Of late, we have made considerable progress in identifying off-the-shelf tools for Sentence Boundary Disambiguators (SBD) and Chunking. Besides, we have found answers or ways to get around some of the issues enlisted in our earlier posts.
For SBD, we could either look at Satz or Uplug. Neither of them are usable directly, since we need to generate a training script and a cross-validation script with respect to our corpus.
For Chunking, we could use the German Chunker from the University of Stuttgart.
Currently both these 2 parts of our pipeline are facing issues and have enlisted the same here:
Satz:
1) While creating the cross-validation and training scripts, we do not yet know how to consider "embedded sentences". For example:
<s>Zum Exil der Schrifstellerin Taslima Nasreen, die in ihrer Heimat Bangladesch vom Tode bedroht ist und am Mittwoch nach Schweden ausreiste, schreibt die Wirtschaftszeitung "Les Echos":
"<s>Ministerpräsidentin Khaleda Zia hat sich sicher für das geringere Übel entschieden, als sie die Ausreise von Taslima Nasreen erlaubte.</s>
....
<s>Die Fundamentalisten, die vor weniger als zwei Wochen rund 200.000 Demonstranten auf die Straße brachten, werden ihr jetzt keine Ruhe mehr lassen.</s>"Here, we face multiple issues.

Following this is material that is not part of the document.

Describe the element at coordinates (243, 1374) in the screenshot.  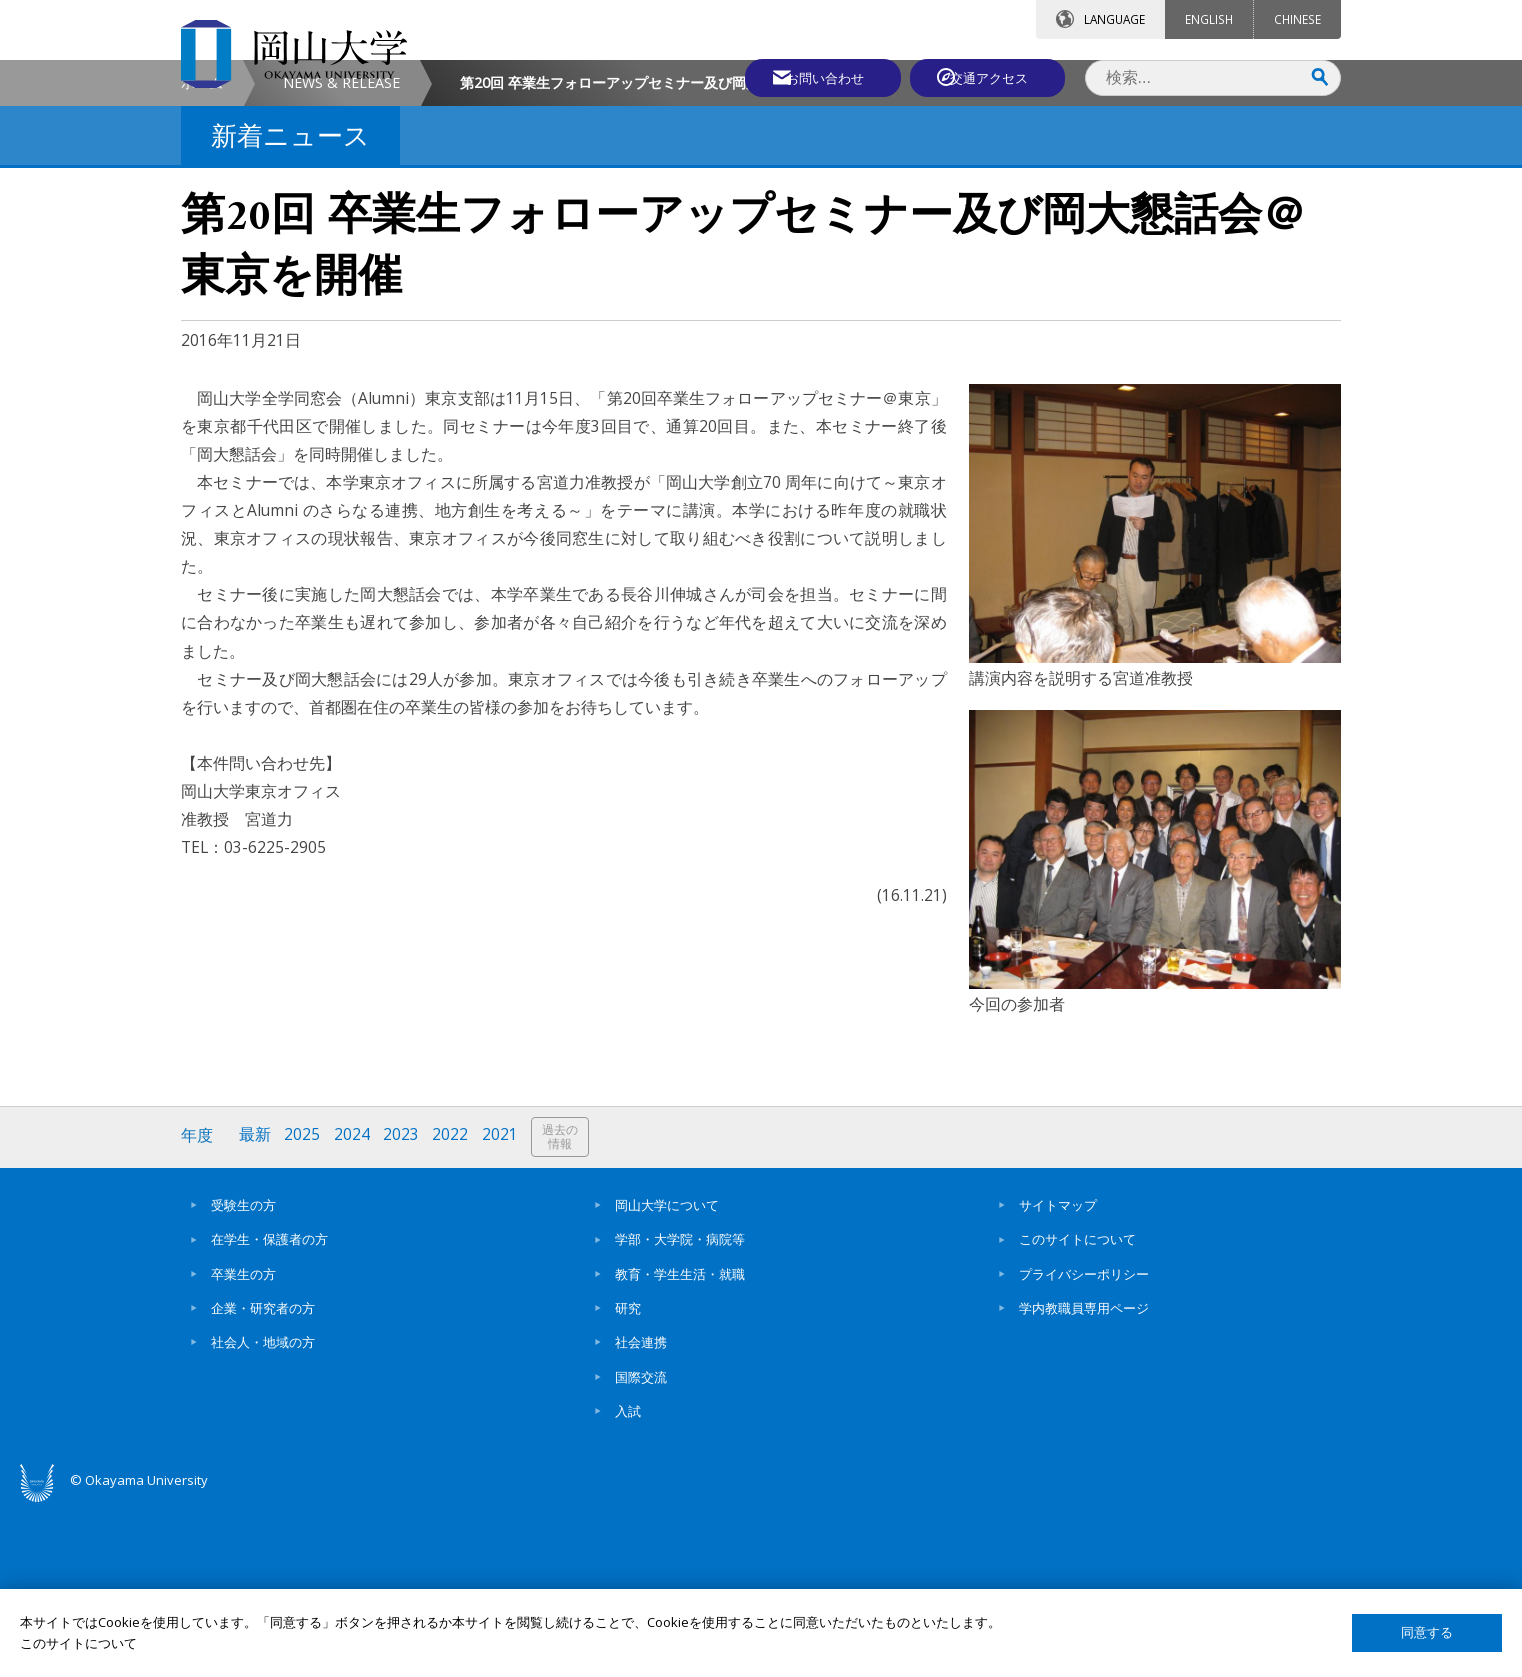 I see `受験生の方` at that location.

(i)Are we to consider the whole paragraph above as one single sentence [since the ":" is not really a sentence terminator], even if within the double-quotes we have multiple sentences ,
(ii)Are we to consider the sub-portion within the double-quotes as one sentence [since without the start-and-end quotes, the sentence is not grammatically correct] - in which case the format should be
<s>" Ministerpräsidentin... lassen."<s>
For now, we have followed the following approach :
<s>Zum Exil der Schrifstellerin Taslima Nasreen, die in ihrer Heimat Bangladesch vom Tode bedroht ist und am Mittwoch nach Schweden ausreiste, schreibt die Wirtschaftszeitung "Les Echos":
"<s>Ministerpräsidentin Khaleda Zia hat sich sicher für das geringere Übel entschieden, als sie die Ausreise von Taslima Nasreen erlaubte.</s> ...
<s>Die Fundamentalisten, die vor weniger als zwei Wochen rund 200.000 Demonstranten auf die Straße brachten, werden ihr jetzt keine Ruhe mehr lassen.</s>"</s> (iii)With regard to "paragraphs" such as
<p>
(folgt drei)mf/rom
</p>
<p>
AFP
</p>
we have decided to ignore them as parts of meaningful sentences.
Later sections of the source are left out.